ADRIAN BROWER.
This extraordinary painter was born at Haerlem, in 1608. His parents were extremely poor, and his mother sold to the peasants bonnets and handkerchiefs, which the young Adrian painted with flowers and birds. These attempts were noticed by Francis Hals, a distinguished painter of Haerlem, who offered to take the young artist into his school—which proposal was gladly accepted. Hals, on discovering his superior genius, separated him from all his companions, and locked him up in a garret, that he might profit by his talents. The pictures of Brower sold readily at high prices, but the avaricious Hals treated him with increased severity, lest he should become acquainted with the value of his talents, and leave him. This cruelty excited the pity of Adrian van Ostade, then a pupil of Hals; and he found an opportunity of advising Brower to make his escape, which the latter effected, and fled to Amsterdam. Soon after arriving in that city, he painted a picture of Boors Fighting, which he gave to the landlord of the inn where he lodged, and requested him to sell it. The host soon returned with one hundred ducats, which he had received for the work. The artist was amazed at such a result of his labors, but instead of exerting his wonderful talents, he plunged into a course of dissipation. This natural propensity to alternate work and indulgence marked his whole life, and involved him in many extraordinary adventures.

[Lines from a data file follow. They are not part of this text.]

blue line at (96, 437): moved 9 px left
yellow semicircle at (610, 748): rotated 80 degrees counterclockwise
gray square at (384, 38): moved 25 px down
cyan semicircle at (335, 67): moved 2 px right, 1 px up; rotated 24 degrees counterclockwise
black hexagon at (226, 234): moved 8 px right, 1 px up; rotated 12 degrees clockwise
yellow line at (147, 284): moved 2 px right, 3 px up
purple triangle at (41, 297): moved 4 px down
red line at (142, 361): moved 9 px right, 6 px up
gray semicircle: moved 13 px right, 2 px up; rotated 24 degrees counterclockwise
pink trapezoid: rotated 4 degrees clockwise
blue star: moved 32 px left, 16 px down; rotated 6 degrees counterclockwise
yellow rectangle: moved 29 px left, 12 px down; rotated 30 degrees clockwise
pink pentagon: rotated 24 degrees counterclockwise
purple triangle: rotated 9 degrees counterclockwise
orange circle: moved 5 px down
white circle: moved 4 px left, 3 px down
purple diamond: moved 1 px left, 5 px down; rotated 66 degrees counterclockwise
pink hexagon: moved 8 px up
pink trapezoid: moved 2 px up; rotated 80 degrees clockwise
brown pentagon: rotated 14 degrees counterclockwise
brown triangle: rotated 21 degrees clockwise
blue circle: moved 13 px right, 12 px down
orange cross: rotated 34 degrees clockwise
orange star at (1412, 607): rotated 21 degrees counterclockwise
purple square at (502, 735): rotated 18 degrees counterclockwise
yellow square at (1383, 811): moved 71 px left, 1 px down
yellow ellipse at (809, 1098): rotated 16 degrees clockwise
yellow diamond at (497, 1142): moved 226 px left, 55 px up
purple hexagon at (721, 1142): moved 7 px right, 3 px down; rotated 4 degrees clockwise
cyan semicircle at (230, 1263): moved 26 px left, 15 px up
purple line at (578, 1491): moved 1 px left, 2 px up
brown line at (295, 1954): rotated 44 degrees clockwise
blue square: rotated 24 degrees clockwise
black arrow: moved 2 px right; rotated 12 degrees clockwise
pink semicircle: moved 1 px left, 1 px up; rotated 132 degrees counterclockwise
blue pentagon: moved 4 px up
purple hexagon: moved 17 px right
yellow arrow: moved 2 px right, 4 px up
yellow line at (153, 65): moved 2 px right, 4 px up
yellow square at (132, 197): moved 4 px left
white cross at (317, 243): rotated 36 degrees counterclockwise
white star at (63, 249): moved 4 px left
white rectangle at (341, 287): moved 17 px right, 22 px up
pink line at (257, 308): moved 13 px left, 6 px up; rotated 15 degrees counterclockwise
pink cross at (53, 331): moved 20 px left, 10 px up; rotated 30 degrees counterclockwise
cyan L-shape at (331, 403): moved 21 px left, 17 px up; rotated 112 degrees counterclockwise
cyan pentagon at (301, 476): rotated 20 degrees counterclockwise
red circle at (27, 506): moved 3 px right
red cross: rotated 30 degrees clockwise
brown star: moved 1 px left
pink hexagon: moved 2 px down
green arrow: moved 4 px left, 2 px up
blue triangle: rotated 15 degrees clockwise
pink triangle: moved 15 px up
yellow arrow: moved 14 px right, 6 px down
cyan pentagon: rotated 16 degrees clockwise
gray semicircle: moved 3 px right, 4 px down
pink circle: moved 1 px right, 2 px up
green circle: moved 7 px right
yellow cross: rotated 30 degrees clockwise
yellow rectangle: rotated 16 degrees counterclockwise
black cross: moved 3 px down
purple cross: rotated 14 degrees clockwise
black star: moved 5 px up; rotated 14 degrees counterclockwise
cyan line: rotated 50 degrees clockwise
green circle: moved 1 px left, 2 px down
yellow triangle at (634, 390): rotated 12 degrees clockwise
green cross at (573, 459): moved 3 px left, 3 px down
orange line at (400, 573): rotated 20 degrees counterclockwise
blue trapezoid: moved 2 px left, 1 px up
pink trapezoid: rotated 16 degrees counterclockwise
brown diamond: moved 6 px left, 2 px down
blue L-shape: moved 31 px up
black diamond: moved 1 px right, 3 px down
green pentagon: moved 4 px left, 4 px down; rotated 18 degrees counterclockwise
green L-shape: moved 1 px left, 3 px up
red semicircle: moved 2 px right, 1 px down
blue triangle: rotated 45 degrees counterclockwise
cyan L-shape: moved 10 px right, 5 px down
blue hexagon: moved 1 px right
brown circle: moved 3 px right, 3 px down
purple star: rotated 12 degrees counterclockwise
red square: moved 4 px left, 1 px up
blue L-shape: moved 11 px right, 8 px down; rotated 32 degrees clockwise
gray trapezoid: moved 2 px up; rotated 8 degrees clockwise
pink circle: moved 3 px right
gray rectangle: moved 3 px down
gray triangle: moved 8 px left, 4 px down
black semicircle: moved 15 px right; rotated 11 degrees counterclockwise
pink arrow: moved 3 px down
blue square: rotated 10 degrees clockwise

BROWER, THE DUKE D'AREMBERG, AND RUBENS.
When the States-General were at war with Spain, Brower started on a visit to Antwerp, whither his reputation had already proceeded him. Omitting to provide himself with a passport, he was arrested as a spy, and confined in the citadel, where the Duke d'Aremberg was imprisoned. That nobleman lived in friendship with Rubens, who often visited him in his confinement; and the Duke, having observed the genius of Brower, desired Rubens to bring a palette and pencils, which he gave to Brower, and the latter soon produced a representation of Soldiers playing at Cards, which he designed from a group he had seen from his prison window. The Duke showed the picture to Rubens, who immediately exclaimed that it was by the celebrated Brower, whose pictures he often admired; and he offered the Duke six hundred guilders for the work, but the latter refused to part with it, and presented the artist with a much larger sum. Rubens lost no time in procuring his liberty, which he did by becoming his surety, took him into his own house, and treated him with the greatest kindness.
DEATH OF BROWER.
Brower did not continue long in the hospitable mansion of Rubens, whose refined and elegant manners, love of literature, and domestic happiness were less congenial to this erratic genius than the revels of his pot-companions. Brower soon became weary of his situation, and returned to his vicious habits, to which he soon fell a victim in 1640, at the early age of 32 years. He died in the public hospital at Antwerp, and was buried in an obscure manner; but when Rubens knew it, he had the body reinterred, with funeral pomp, in the church of the Carmelites; and he intended also to have erected a superb monument to his memory, had he lived to see it executed; though Sandrart says there was a magnificent one over his tomb, with an epitaph to perpetuate his honor.